Dhruv Batra

Chevron down

Visual Question Answering and CloudCV

In this talk, I will describe VQA, the task of free-form and open-ended Visual Question Answering (VQA). Given an image and a natural language question about the image, the task is to provide an accurate natural language answer. Visual questions selectively target different areas of an image, including background details and underlying context. As a result, a system that succeeds at VQA typically needs a more detailed understanding of the image and complex reasoning than a system producing generic image captions. We are collecting a dataset containing 100,000’s of images and questions and discuss the information it provides.

I will also describe CloudCV, an ambitious system that will provide access to state-of-the-art distributed computer vision algorithms as a cloud service. Our goal is to democratize computer vision; one should not have to be a computer vision, big data and distributed computing expert to have access to state-of-the-art distributed computer vision algorithms.

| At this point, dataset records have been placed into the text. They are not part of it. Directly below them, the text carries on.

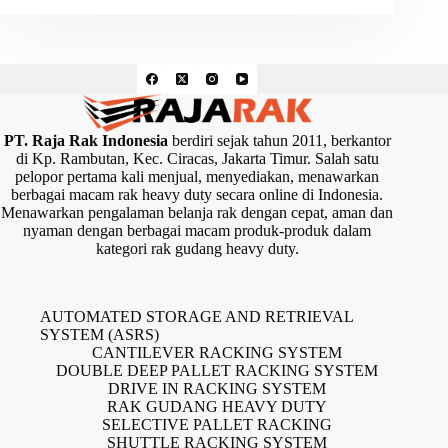
PT. Raja Rak Indonesia
berdiri sejak tahun 2011, berkantor
di Kp. Rambutan, Kec. Ciracas, Jakarta Timur. Salah satu
pelopor pertama kali menjual, menyediakan, menawarkan
berbagai macam rak heavy duty secara online di Indonesia.
Menawarkan pengalaman belanja rak dengan cepat, aman dan
nyaman dengan berbagai macam produk-produk dalam
kategori rak gudang heavy duty.
AUTOMATED STORAGE AND RETRIEVAL
SYSTEM (ASRS)
CANTILEVER RACKING SYSTEM
DOUBLE DEEP PALLET RACKING SYSTEM
DRIVE IN RACKING SYSTEM
RAK GUDANG HEAVY DUTY
SELECTIVE PALLET RACKING
SHUTTLE RACKING SYSTEM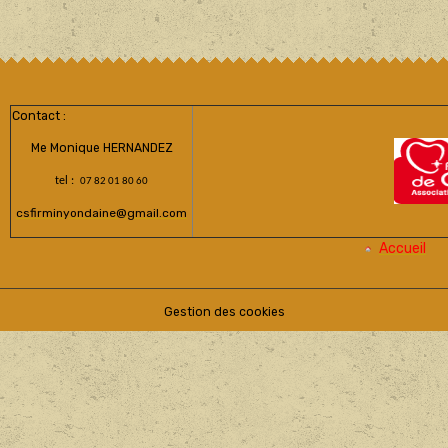
Contact :
Me Monique HERNANDEZ
tel :
07 82 01 80 60
csfirminyondaine@gmail.com
Accueil
Gestion des cookies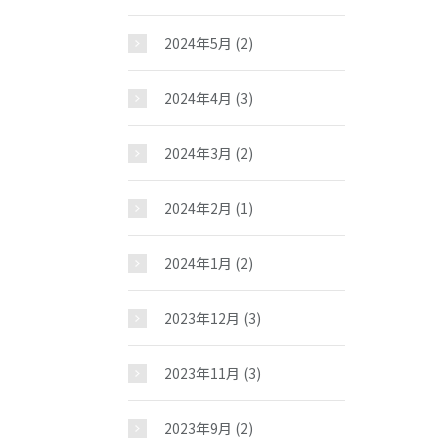
2024年5月
(2)
2024年4月
(3)
2024年3月
(2)
2024年2月
(1)
2024年1月
(2)
2023年12月
(3)
2023年11月
(3)
2023年9月
(2)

Dhruv Batra is an Assistant Professor at the Bradley Department of Electrical and Computer Engineering at Virginia Tech, where he leads the VT Machine Learning & Perception group.

Prior to joining VT, he was a Research Assistant Professor at Toyota Technological Institute at Chicago (TTIC), a philanthropically endowed academic computer science institute located in the campus of University of Chicago. He received his M.S. and Ph.D. degrees from Carnegie Mellon University in 2007 and 2010 respectively, advised by Tsuhan Chen. In past, he has held visiting positions at the Machine Learning Department at CMU, and at CSAIL MIT.

His research interests lie at the intersection of machine learning, computer vision, and AI, with a focus on developing scalable algorithms for learning and inference in probabilistic models for holistic scene understanding. He has also worked on other topics such as interactive co-segmentation of large image collections, human body pose estimation, action recognition, depth estimation, and distributed optimization for inference and learning in probabilistic graphical models.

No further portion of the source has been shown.